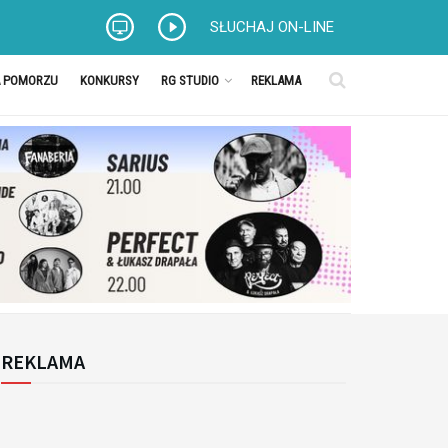
SŁUCHAJ ON-LINE
A POMORZU
KONKURSY
RG STUDIO
REKLAMA
REKLAMA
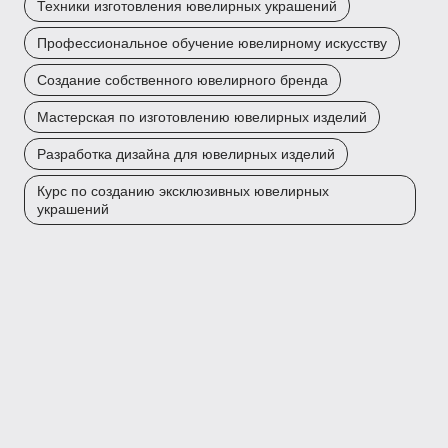
Техники изготовления ювелирных украшений
Профессиональное обучение ювелирному искусству
Создание собственного ювелирного бренда
Мастерская по изготовлению ювелирных изделий
Разработка дизайна для ювелирных изделий
Курс по созданию эксклюзивных ювелирных
украшений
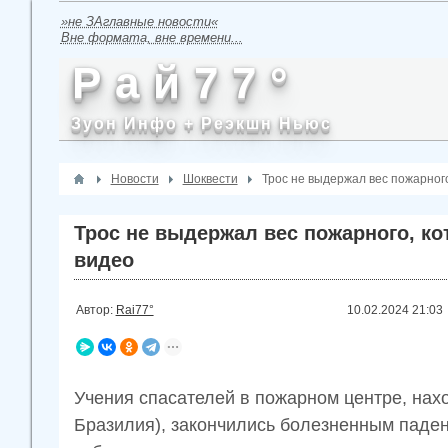
»не ЗАглавные новости«
Вне формата, вне времени...
Р а й 7 7 °
Зуон Инфо + Реэкшн Ньюс
Новости
Шоквести
Трос не выдержал вес пожарного
Трос не выдержал вес пожарного, ко
видео
Автор:
Rai77°
10.02.2024
21:03
Учения спасателей в пожарном центре, нах
Бразилия), закончились болезненным паден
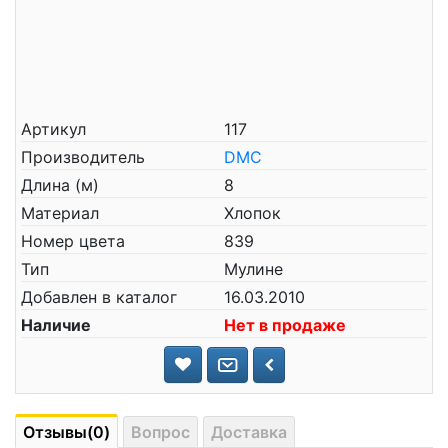
Артикул
117
Производитель
DMC
Длина (м)
8
Материал
Хлопок
Номер цвета
839
Тип
Мулине
Добавлен в каталог
16.03.2010
Наличие
Нет в продаже
Отзывы(0)
Вопрос
Доставка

----

# What you will do
Every line above with the string "выдержал" in it needs to be copied.

# Answer space
Трос не выдержал вес пожарного
Трос не выдержал вес пожарного, ко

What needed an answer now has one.